▶ **Input for this task**:
══════

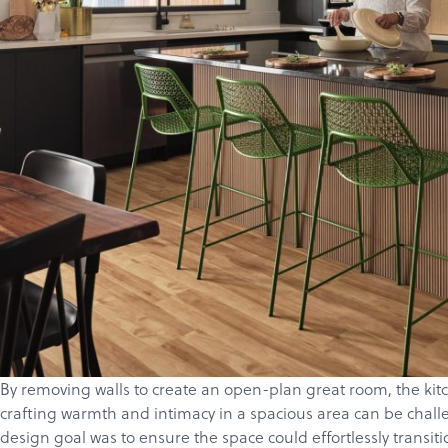
By removing walls to create an open-plan great room, the kitch
crafting warmth and intimacy in a spacious area can be challe
design goal was to ensure the space could effortlessly transit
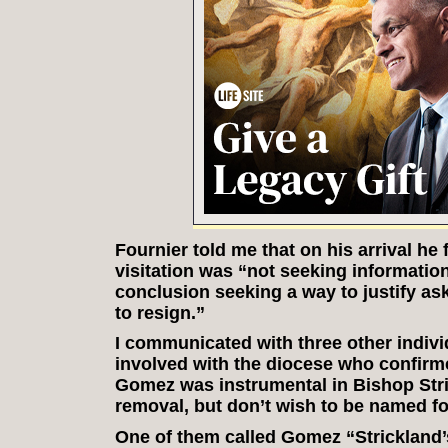
Fournier told me that on his arrival he 
visitation was “not seeking informatio
conclusion seeking a way to justify ask
to resign.”
I communicated with three other indivi
involved with the diocese who confirme
Gomez was instrumental in Bishop Stri
removal, but don’t wish to be named for
One of them called Gomez “Strickland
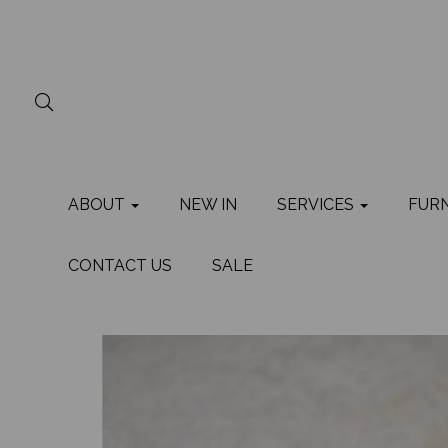
ABOUT
NEW IN
SERVICES
FUR
CONTACT US
SALE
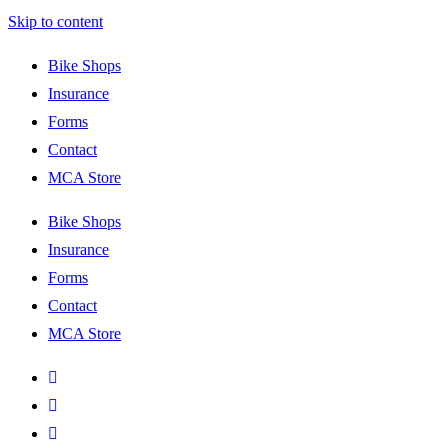
Skip to content
Bike Shops
Insurance
Forms
Contact
MCA Store
Bike Shops
Insurance
Forms
Contact
MCA Store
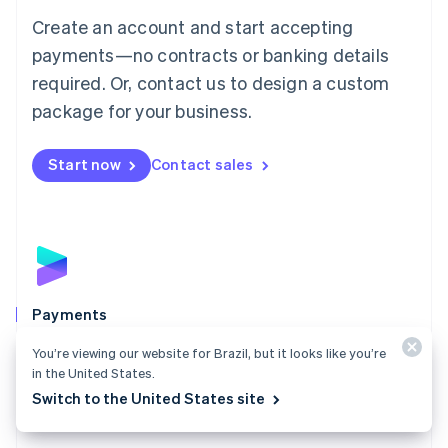
Mainland China
Create an account and start accepting
简体中文
English
Malaysia
payments—no contracts or banking details
English
简体中文
required. Or, contact us to design a custom
Malta
English
package for your business.
Mexico
Español
English
Netherlands
Start now
Contact sales
Nederlands
English
New Zealand
English
Norway
English
Poland
English
Payments
Portugal
Português
English
Accept payments online, in person, and around the
You’re viewing our website for Brazil, but it looks like you’re
Romania
world with a payments solution built for any business.
in the United States.
English
Switch to the United States site
Explore Payments
Singapore
English
简体中文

══════

Your answer must be a single number: the count of lines above that hold the word "seeking".

▶ **Solution to this problem**: 2